Segment Start: DATA TO USE

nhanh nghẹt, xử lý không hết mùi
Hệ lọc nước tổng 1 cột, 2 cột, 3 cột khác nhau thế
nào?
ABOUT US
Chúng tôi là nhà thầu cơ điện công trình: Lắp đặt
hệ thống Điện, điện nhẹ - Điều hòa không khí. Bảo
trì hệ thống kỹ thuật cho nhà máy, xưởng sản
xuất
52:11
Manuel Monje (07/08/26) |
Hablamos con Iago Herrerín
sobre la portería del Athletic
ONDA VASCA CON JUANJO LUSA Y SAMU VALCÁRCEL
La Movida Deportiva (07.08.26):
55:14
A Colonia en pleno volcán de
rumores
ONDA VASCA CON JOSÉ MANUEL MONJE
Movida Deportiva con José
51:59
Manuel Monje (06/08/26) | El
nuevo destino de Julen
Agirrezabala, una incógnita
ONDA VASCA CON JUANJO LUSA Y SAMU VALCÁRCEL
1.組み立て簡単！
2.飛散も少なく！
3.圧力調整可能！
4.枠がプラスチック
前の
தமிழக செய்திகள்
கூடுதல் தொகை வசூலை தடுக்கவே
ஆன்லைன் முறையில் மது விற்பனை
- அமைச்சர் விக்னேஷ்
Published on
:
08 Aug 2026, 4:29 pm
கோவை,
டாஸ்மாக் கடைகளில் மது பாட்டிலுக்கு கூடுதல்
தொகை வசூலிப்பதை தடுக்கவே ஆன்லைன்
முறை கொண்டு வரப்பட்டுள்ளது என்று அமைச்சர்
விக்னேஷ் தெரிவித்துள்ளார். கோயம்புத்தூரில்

Segment End: DATA TO USE
Segment Start: DATA TO USE

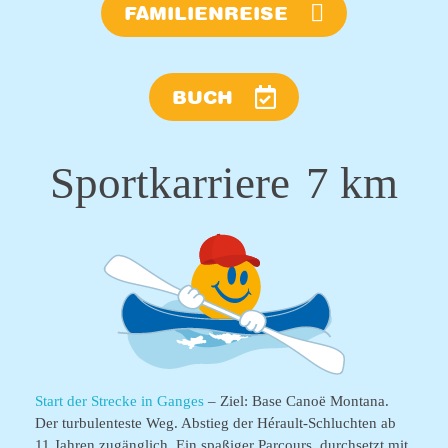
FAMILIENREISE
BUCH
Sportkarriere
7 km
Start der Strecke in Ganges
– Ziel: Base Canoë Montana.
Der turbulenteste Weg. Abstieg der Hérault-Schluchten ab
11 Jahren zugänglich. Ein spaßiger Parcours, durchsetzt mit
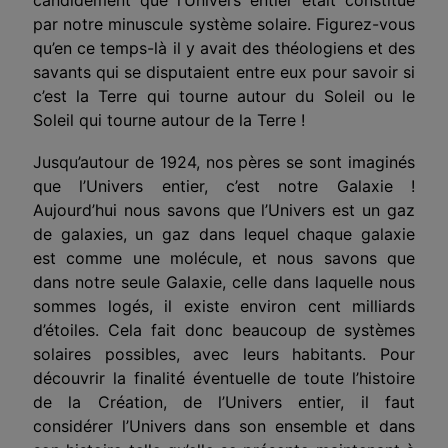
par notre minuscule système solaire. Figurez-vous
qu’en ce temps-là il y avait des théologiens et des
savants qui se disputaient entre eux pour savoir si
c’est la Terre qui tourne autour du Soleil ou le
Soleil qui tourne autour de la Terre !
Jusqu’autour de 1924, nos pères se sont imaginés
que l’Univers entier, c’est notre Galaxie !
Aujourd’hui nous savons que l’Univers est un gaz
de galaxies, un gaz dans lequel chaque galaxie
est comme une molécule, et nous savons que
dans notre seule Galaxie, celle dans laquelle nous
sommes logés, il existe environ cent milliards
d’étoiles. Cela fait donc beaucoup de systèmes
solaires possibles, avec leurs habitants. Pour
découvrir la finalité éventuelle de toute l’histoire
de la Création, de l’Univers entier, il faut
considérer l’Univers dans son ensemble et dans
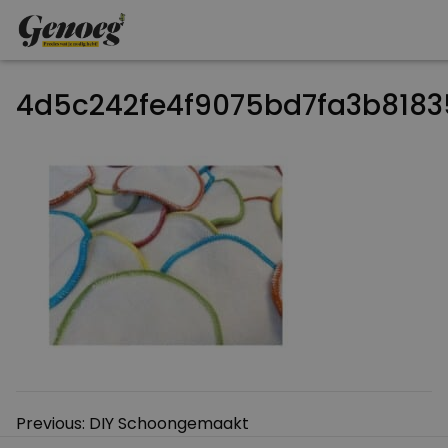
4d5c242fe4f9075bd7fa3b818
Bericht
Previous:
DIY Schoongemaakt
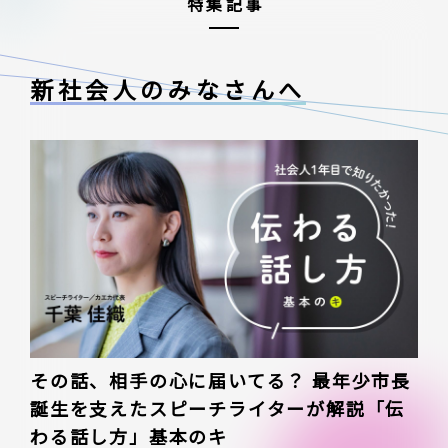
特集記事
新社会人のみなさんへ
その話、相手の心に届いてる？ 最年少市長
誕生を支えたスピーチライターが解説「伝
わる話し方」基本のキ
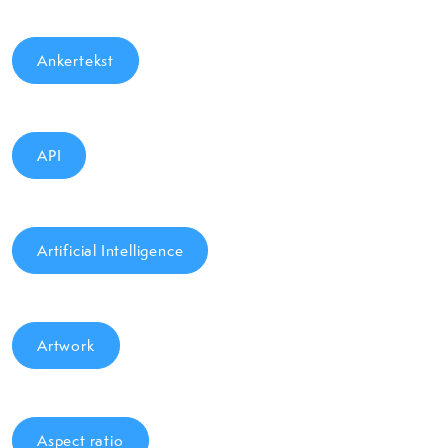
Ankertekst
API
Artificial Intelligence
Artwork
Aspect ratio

Segment End: DATA TO USE
Segment Start: DATA TO USE

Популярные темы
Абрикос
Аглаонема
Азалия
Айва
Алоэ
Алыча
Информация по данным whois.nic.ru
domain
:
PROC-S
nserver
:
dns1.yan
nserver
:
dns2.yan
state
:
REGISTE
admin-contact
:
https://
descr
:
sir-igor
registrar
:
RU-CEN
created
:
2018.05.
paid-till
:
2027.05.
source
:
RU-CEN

Segment End: DATA TO USE

**PROBLEM:**
Go through the entries above and copy each line with "điện" in it.

**SOLUTION FOR THIS EXERCISE:**
Chúng tôi là nhà thầu cơ điện công trình: Lắp đặt
hệ thống Điện, điện nhẹ - Điều hòa không khí. Bảo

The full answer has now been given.